Continue cognitive-behavioral therapy after your symptoms improve. Research shows that people who were treated with this type of therapy had less chance of relapse than those who were treated only with antidepressants.
- Eat a balanced diet.
- Get regular exercise.
- Get treatment right away if you notice that symptoms of depression are coming back or getting worse.
- Have healthy sleep patterns.
- Avoid drugs and alcohol.
Major depression can set off a chain of social, emotional and health consequences that add to patients' overall stress. These include alcohol or drug abuse, anxiety, social isolation and relationship conflicts, work or school difficulties, or suicide.
Depression treatment may involve psychotherapy therapy, medications, or a combination of the two.

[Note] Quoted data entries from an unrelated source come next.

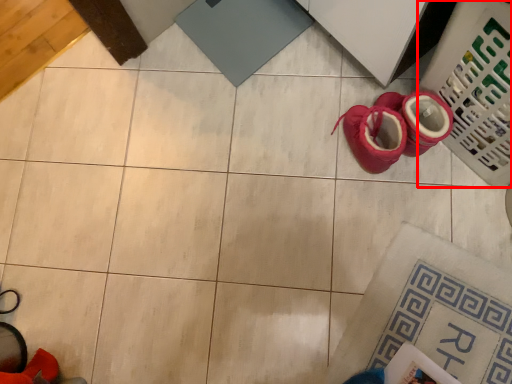 Question: Considering the relative positions of laundry basket (annotated by the red box) and footwear in the image provided, where is laundry basket (annotated by the red box) located with respect to the staircase?

Choices:
 (A) left
 (B) right

Answer: (B) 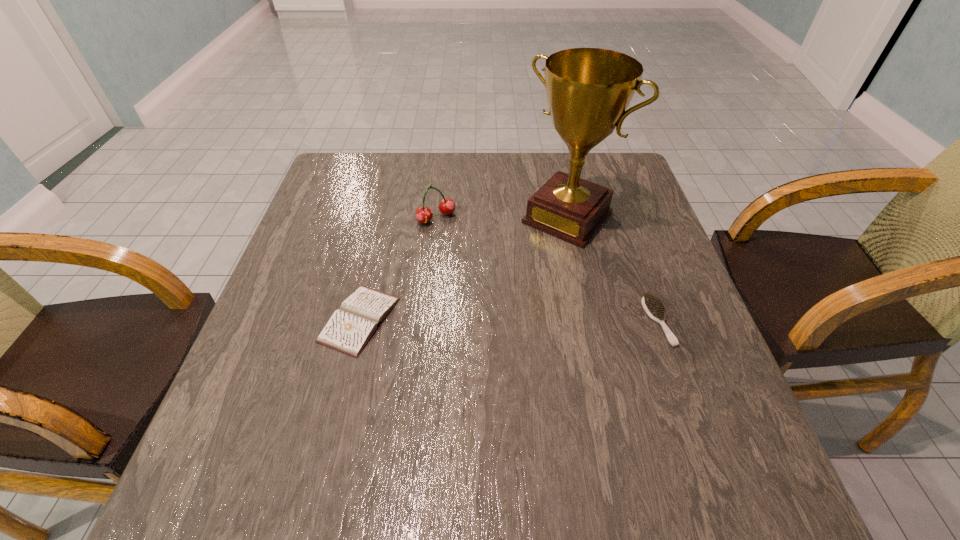 Identify the location of the shortest object. This screenshot has height=540, width=960. (351, 326).

Image resolution: width=960 pixels, height=540 pixels. Find the location of `diary`. diary is located at coordinates (351, 326).

I want to click on scrubbing brush, so click(x=652, y=304).

The height and width of the screenshot is (540, 960). I want to click on award, so click(588, 90).

Where is `cherry`? This screenshot has height=540, width=960. cherry is located at coordinates (446, 206).

In order to click on the third shortest object in this screenshot , I will do `click(446, 206)`.

The height and width of the screenshot is (540, 960). In order to click on free space located 0.360m on the back of the leftmost object in this screenshot , I will do click(391, 192).

Locate an element on the screen. The height and width of the screenshot is (540, 960). vacant space located 0.320m on the back of the third tallest object is located at coordinates (617, 208).

Locate an element on the screen. vacant point located on the plaque of the tallest object is located at coordinates (518, 271).

You are a GUI agent. You are given a task and a screenshot of the screen. Output one action in this format:
    pyautogui.click(x=<x>, y=<y>)
    Task: Click on the free location located 0.070m on the plaque of the tallest object
    Image resolution: width=960 pixels, height=540 pixels.
    Given the screenshot: What is the action you would take?
    pyautogui.click(x=530, y=259) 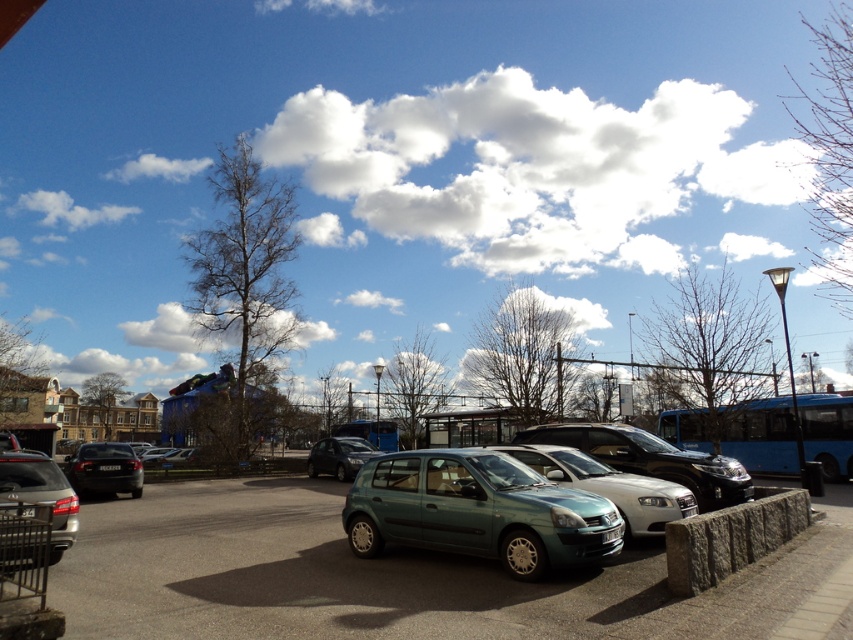 You are standing at the center of the parking lot and want to find the blue metallic bus at right. According to the 2D coordinates, where should you look relative to your position?

The blue metallic bus at right is located at coordinates 0.681 on the x axis and 0.893 on the y axis, so you should look to the right and slightly forward from your current position at the center.

You are standing in the parking lot and want to take a photo of the matte black car at left and the white plastic license plate at center. Which object should you focus on first to ensure both are in the frame?

You should focus on the matte black car at left first because it is closer to the viewer than the white plastic license plate at center, so adjusting the camera to capture it ensures the license plate will also be in the frame.

You are standing at point point (x=479, y=512) in the parking lot. What object are you standing on?

You are standing on the metallic green hatchback at center. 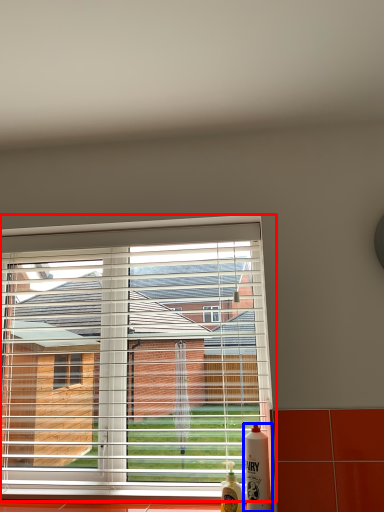 Question: Which of the following is the farthest to the observer, window (highlighted by a red box) or bottle (highlighted by a blue box)?

Choices:
 (A) window
 (B) bottle

Answer: (A) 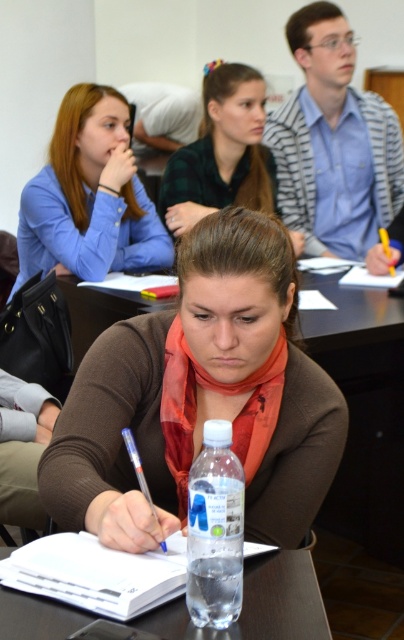 Question: Which object appears farthest from the camera in this image?

Choices:
 (A) green plaid shirt at upper center
 (B) matte blue shirt at upper left
 (C) clear plastic bottle at center
 (D) clear plastic water bottle at center

Answer: (A)

Question: Based on their relative distances, which object is farther from the brown matte scarf at center?

Choices:
 (A) clear plastic water bottle at center
 (B) clear plastic bottle at center
 (C) green plaid shirt at upper center
 (D) matte blue shirt at upper left

Answer: (C)

Question: Is matte blue shirt at upper left positioned at the back of clear plastic bottle at center?

Choices:
 (A) yes
 (B) no

Answer: (A)

Question: Can you confirm if clear plastic water bottle at center is positioned to the left of green plaid shirt at upper center?

Choices:
 (A) no
 (B) yes

Answer: (B)

Question: Is matte blue shirt at upper left thinner than green plaid shirt at upper center?

Choices:
 (A) yes
 (B) no

Answer: (B)

Question: Which object appears closest to the camera in this image?

Choices:
 (A) brown matte scarf at center
 (B) clear plastic bottle at center

Answer: (B) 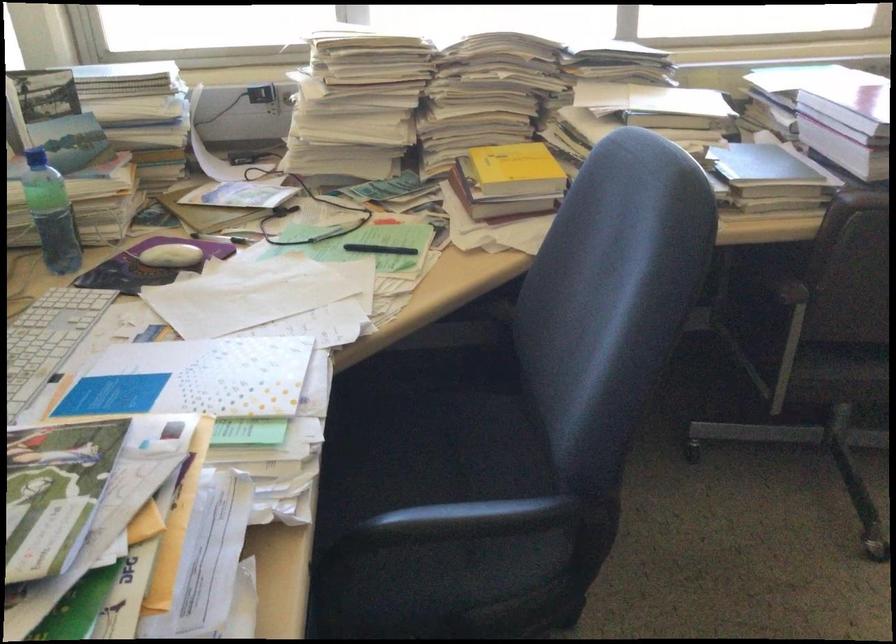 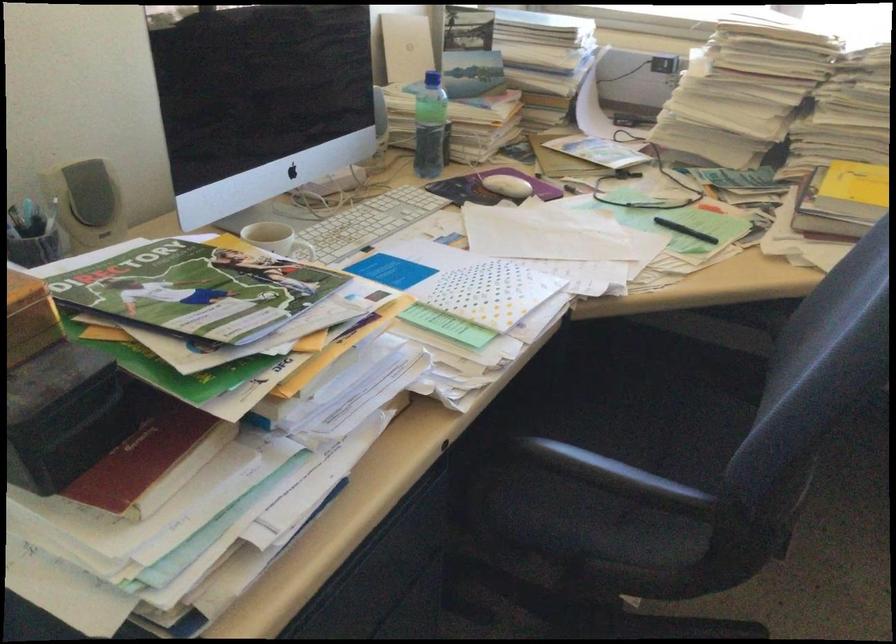 Locate, in the second image, the point that corresponds to point 176,258 in the first image.

(506, 185) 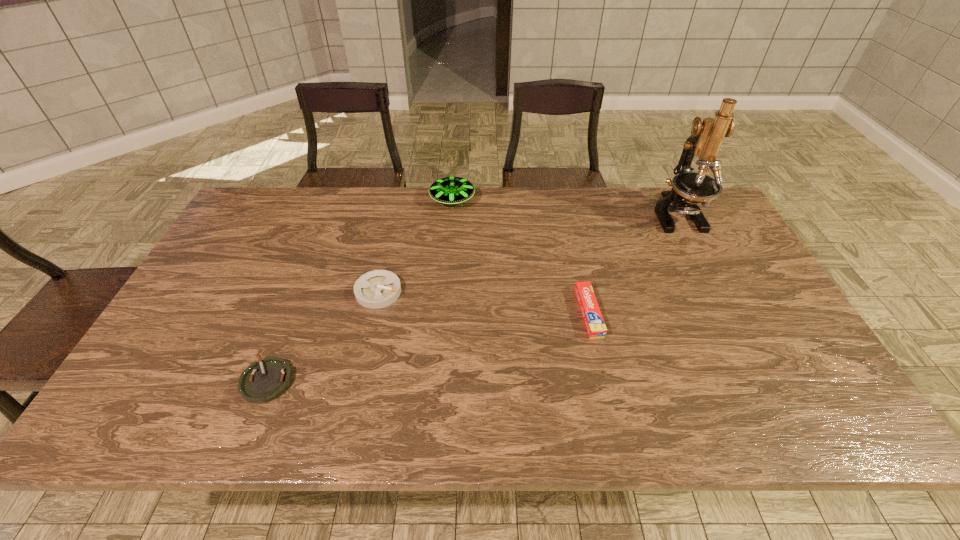 I want to click on vacant space that is in between the right ashtray and the toothpaste, so click(484, 302).

At what (x,y) coordinates should I click in order to perform the action: click on vacant area between the toothpaste and the fourth shortest object. Please return your answer as a coordinate pair (x, y). The height and width of the screenshot is (540, 960). Looking at the image, I should click on (520, 256).

Where is `the closest object to the third object from left to right`? The height and width of the screenshot is (540, 960). the closest object to the third object from left to right is located at coordinates (376, 289).

Locate an element on the screen. the closest object to the nearest object is located at coordinates (376, 289). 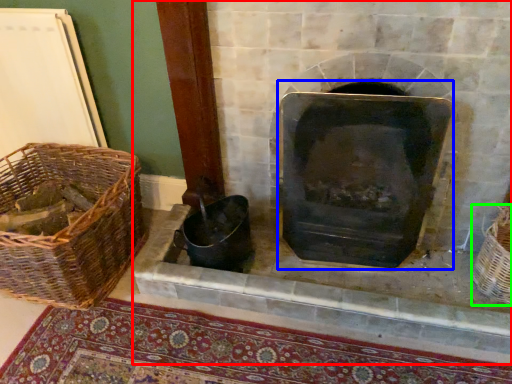 Question: Which is nearer to the fireplace (highlighted by a red box)? wood burning stove (highlighted by a blue box) or basket (highlighted by a green box).

Choices:
 (A) wood burning stove
 (B) basket

Answer: (A) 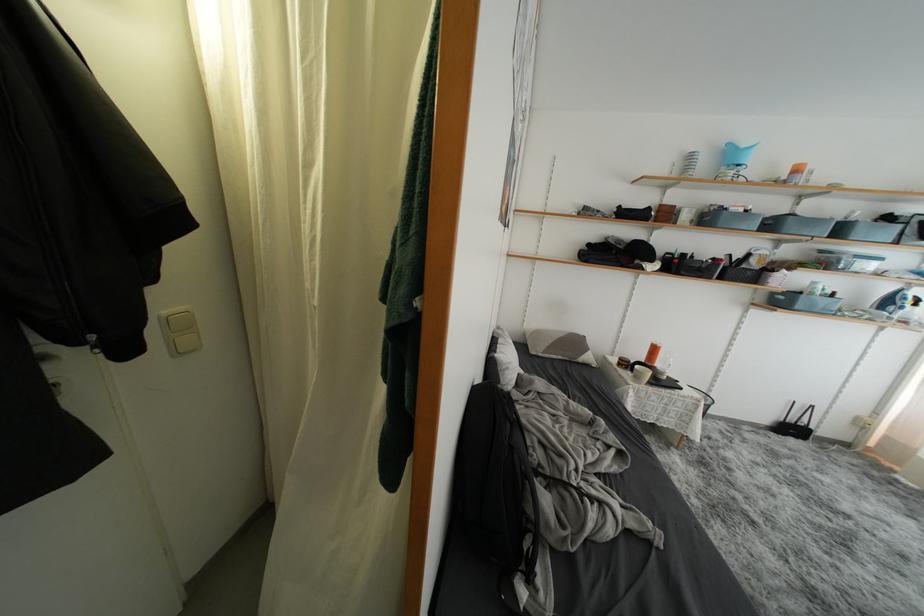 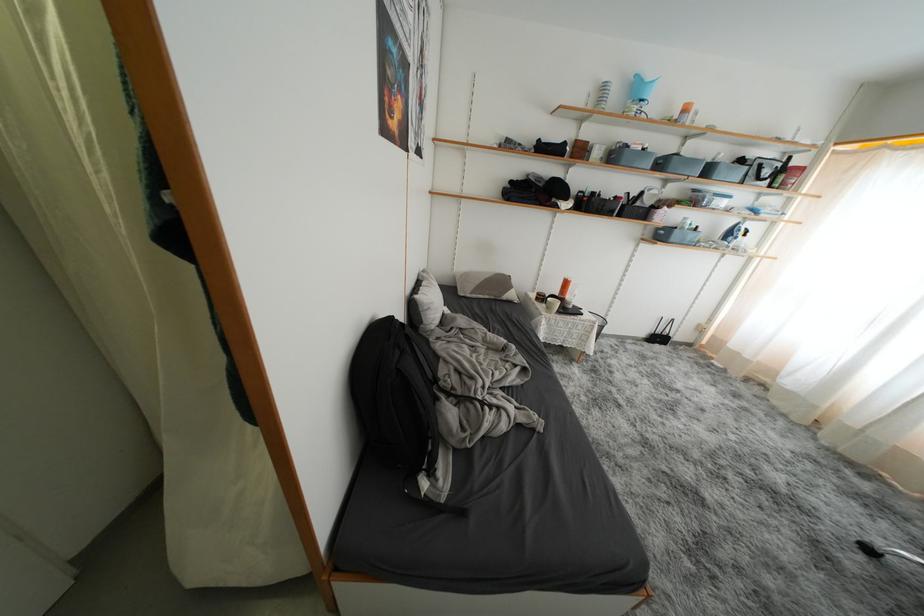 The point at (582,346) is marked in the first image. Where is the corresponding point in the second image?

(508, 286) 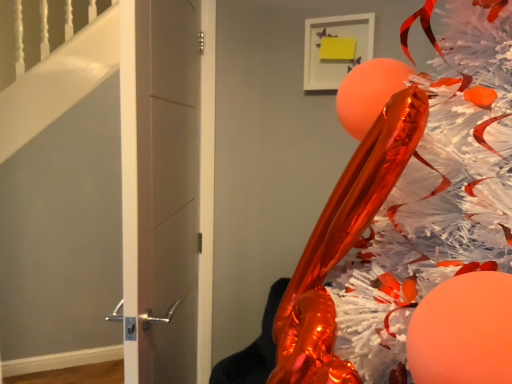 Question: Is matte gray door at center bigger than shiny metallic christmas tree at right?

Choices:
 (A) no
 (B) yes

Answer: (A)

Question: Is matte gray door at center at the right side of shiny metallic christmas tree at right?

Choices:
 (A) no
 (B) yes

Answer: (A)

Question: Does matte gray door at center have a lesser height compared to shiny metallic christmas tree at right?

Choices:
 (A) no
 (B) yes

Answer: (A)

Question: Is matte gray door at center facing away from shiny metallic christmas tree at right?

Choices:
 (A) yes
 (B) no

Answer: (B)

Question: Is matte gray door at center not inside shiny metallic christmas tree at right?

Choices:
 (A) yes
 (B) no

Answer: (A)

Question: Could you tell me if matte gray door at center is facing shiny metallic christmas tree at right?

Choices:
 (A) no
 (B) yes

Answer: (A)

Question: Can you confirm if shiny metallic christmas tree at right is positioned to the left of matte gray door at center?

Choices:
 (A) no
 (B) yes

Answer: (A)

Question: Is shiny metallic christmas tree at right positioned with its back to matte gray door at center?

Choices:
 (A) yes
 (B) no

Answer: (B)

Question: Can you confirm if shiny metallic christmas tree at right is taller than matte gray door at center?

Choices:
 (A) yes
 (B) no

Answer: (B)

Question: From the image's perspective, is shiny metallic christmas tree at right beneath matte gray door at center?

Choices:
 (A) yes
 (B) no

Answer: (A)

Question: Is shiny metallic christmas tree at right not within matte gray door at center?

Choices:
 (A) yes
 (B) no

Answer: (A)

Question: From the image's perspective, does shiny metallic christmas tree at right appear higher than matte gray door at center?

Choices:
 (A) yes
 (B) no

Answer: (B)

Question: Is point (507, 94) positioned closer to the camera than point (188, 125)?

Choices:
 (A) closer
 (B) farther

Answer: (A)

Prescription drugs, called antidepressants, help alter mood by affecting naturally occurring brain chemicals. There are several categories of antidepressants, but doctors often start with a class of drugs called selective serotonin reuptake inhibitors (SSRIs), and may try other medications if the patient's condition didn't improve.
SSRIs target the brain's serotonin, a signaling chemical (neurotransmitter) that studies have found to be involved in depression. This class of medication includes fluoxetine (commonly known as Prozac), sertraline (Zoloft), paroxetine (Paxil), escitalopram (Lexapro) and citalopram (Celexa). Side effects, which are usually temporary, include changes in sexual desire, digestive problems, headache, insomnia and nervousness.
Other classes of antidepressants include serotonin and norepinephrine reuptake inhibitors (SNRIs), Norepinephrine and dopamine reuptake inhibitors (NDRIs), Tricyclic antidepressants, and Monoamine oxidase inhibitors (MAOIs).
Medications take time — usually 2 to 4 weeks — to work, and often symptoms such as appetite, concentration problems and sleep improve before people may notice mood changes.
Also known as talk therapy or counseling, this treatment has been shown to help some patients with depression. Several studies have suggested that combining psychotherapy and medication together works best for treating people with severe depression. Different types of psychotherapy include cognitive-behavioral therapy, which helps a person change negative thought patterns and replace them with healthier ones, as well as interpersonal therapy, which is designed to help someone understand and work through difficult relationships. Another form of psychotherapy is problem-solving therapy, which involves coming up with realistic solutions to cope with stressful situations.
Less common treatments:
For patients with severe depression who have not responded to any medication or psychotherapy, doctors may consider transcranial magnetic stimulation (TMS). TMS involves receiving brief magnetic pulses on the scalp to stimulate nerve cells in the brain that are thought to be involved in mood regulation and depression.